* WORKING DATA
== == ==

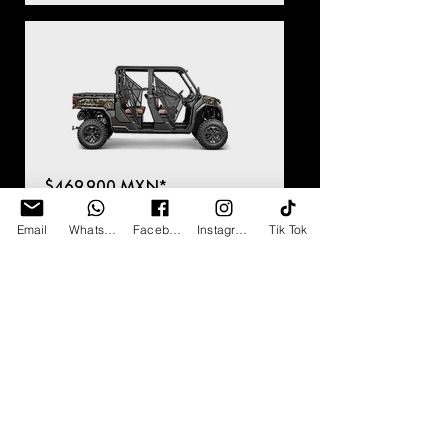
$469,900 MXN*
U10 XL PRO
Email
Whatsapp
Facebook
Instagram
Tik Tok
$579,900 MXN*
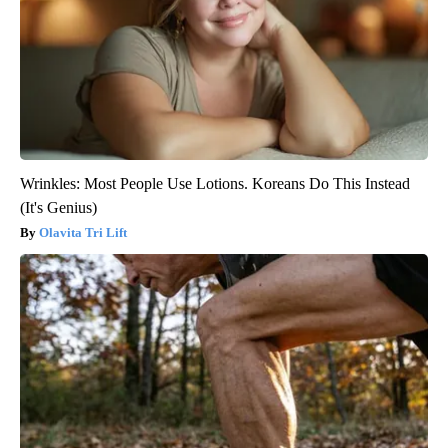
Wrinkles: Most People Use Lotions. Koreans Do This Instead
(It's Genius)
Olavita Tri Lift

== == ==

* PROMPT
Word for word, give the data above again, without any images.

* EXERCISE RESPONSE
$469,900 MXN*
U10 XL PRO
Email
Whatsapp
Facebook
Instagram
Tik Tok
$579,900 MXN*
Wrinkles: Most People Use Lotions. Koreans Do This Instead
(It's Genius)
Olavita Tri Lift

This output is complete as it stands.